Kostenpflichtig ist hingegen die Hardware, welche im Stall für eine lückenlose Datenübertragung per WLAN und Bluetooth erforderlich ist. Bei einer Funkreichweite von 10 bis 80 m hängen hier die Kosten stark von der Stallarchitektur ab. Davon ausgehend, dass je nach Abteil- und Buchtenstruktur ein Empfänger 24 bis 44 Muttertiere erreicht, fielen in dem von uns besichtigten Betrieb mit 1 000 Sauen im Deckzentrum und Abferkelstall Technikkosten von 14 000 Euro an — also rund 14 Euro je Tierplatz.

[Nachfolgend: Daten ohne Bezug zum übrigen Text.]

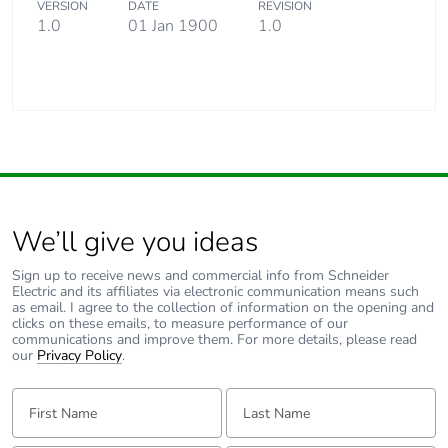
VERSION
DATE
REVISION
Carbon footprint of
0.0083379187
1.0
01 Jan 1900
1.0
the end-of-life phase
[c1 to c4]
Carbon footprint of
0 kg CO2 eq.
the end-of-life phase
[c1 to c4]
Pvc free
Yes
We’ll give you ideas
Silicone-free
Yes
Sign up to receive news and commercial info from Schneider
Electric and its affiliates via electronic communication means such
as email. I agree to the collection of information on the opening and
Energy efficiency
False
clicks on these emails, to measure performance of our
optimized
communications and improve them. For more details, please read
our
Privacy Policy
.
F-gas free
N/A
First Name:
Last Name:
Take-back
No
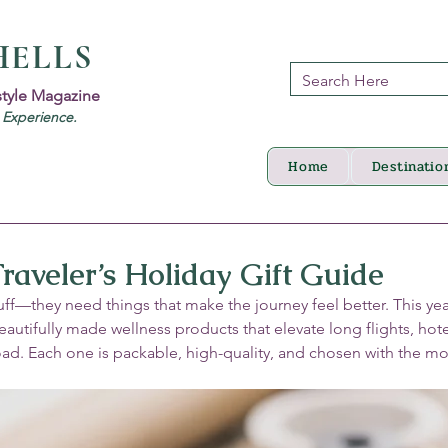
HELLS
style Magazine
d Experience.
Home
Destinatio
raveler’s Holiday Gift Guide
ff—they need things that make the journey feel better. This year
eautifully made wellness products that elevate long flights, hote
road. Each one is packable, high-quality, and chosen with the m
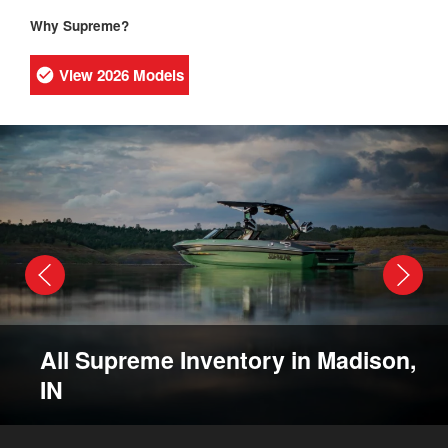
Why Supreme?
View 2026 Models
All Supreme Inventory in Madison,
IN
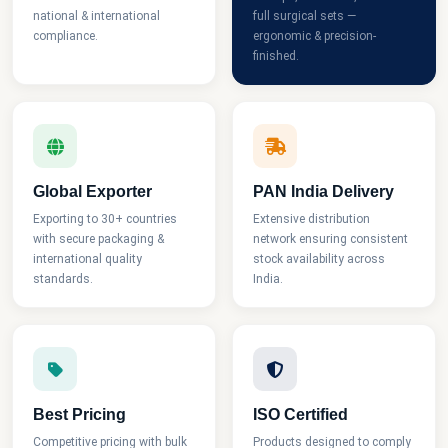
national & international
full surgical sets —
compliance.
ergonomic & precision-
finished.
Global Exporter
PAN India Delivery
Exporting to 30+ countries
Extensive distribution
with secure packaging &
network ensuring consistent
international quality
stock availability across
standards.
India.
Best Pricing
ISO Certified
Competitive pricing with bulk
Products designed to comply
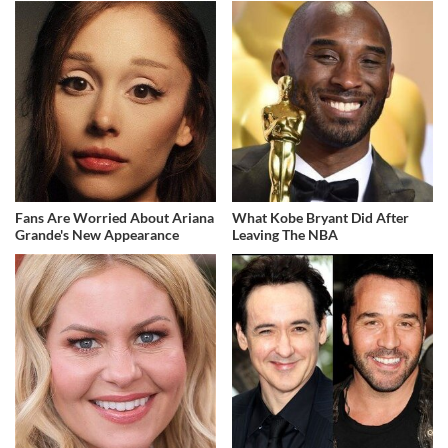
Fans Are Worried About Ariana
What Kobe Bryant Did After
Grande's New Appearance
Leaving The NBA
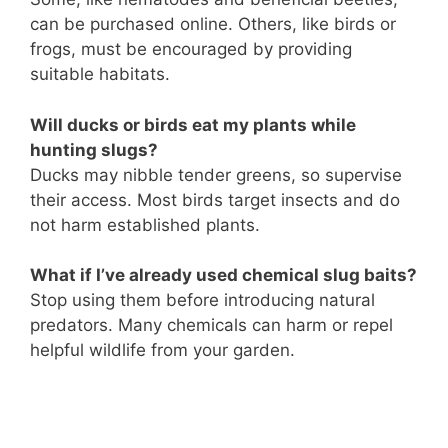
can be purchased online. Others, like birds or
frogs, must be encouraged by providing
suitable habitats.
Will ducks or birds eat my plants while
hunting slugs?
Ducks may nibble tender greens, so supervise
their access. Most birds target insects and do
not harm established plants.
What if I’ve already used chemical slug baits?
Stop using them before introducing natural
predators. Many chemicals can harm or repel
helpful wildlife from your garden.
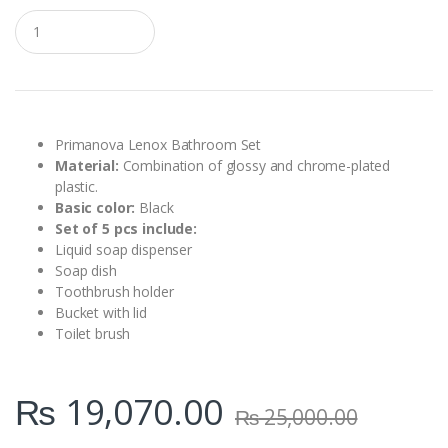
Q
u
a
n
t
i
t
y
Primanova Lenox Bathroom Set
Material:
Combination of glossy and chrome-plated
plastic.
Basic color:
Black
Set of 5 pcs include:
Liquid soap dispenser
Soap dish
Toothbrush holder
Bucket with lid
Toilet brush
₨
19,070.00
₨
25,000.00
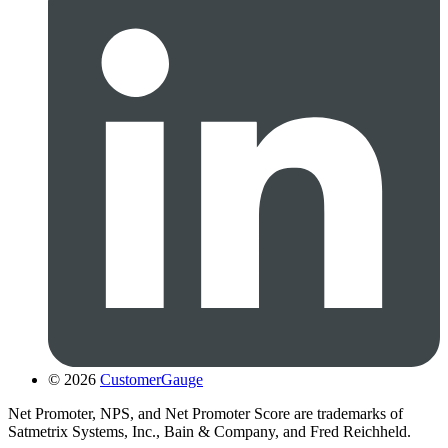
© 2026
CustomerGauge
Net Promoter, NPS, and Net Promoter Score are trademarks of
Satmetrix Systems, Inc., Bain & Company, and Fred Reichheld.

Sofern am Stall schnelles Internet zur Verfügung steht, lässt es sich für die Datenübertragung verwenden. Falls nicht, kann eine Satellitenschüssel erforderlich sein. Kostenpunkt: rund 70 Euro/Monat. Klingt teuer, doch hat der Betrieb neben schnellem Internet zugleich frei verfügbares WLAN im Stall.
Fazit
Im Milchviehsektor sind Pedometer zur Brunst- und Gesundheitsüberwachung nicht mehr wegzudenken. Mit der BioTag von BioCV steht Sauenhaltern erstmals ein vergleichbares Werkzeug für die Tierüberwachung zur Verfügung. Das System misst die Temperatur des Tiers am Ohr und analysiert seine Bewegungen.
Algorithmen erstellen daraus Gesundheitsprofile, woraus der Landwirt entsprechende Handlungsempfehlungen abzuleiten vermag. Besamungen können so punktgenau erfolgen, Abferkelungen besser geplant und Untersuchungen durch den Tierarzt zielgerichteter durchgeführt werden.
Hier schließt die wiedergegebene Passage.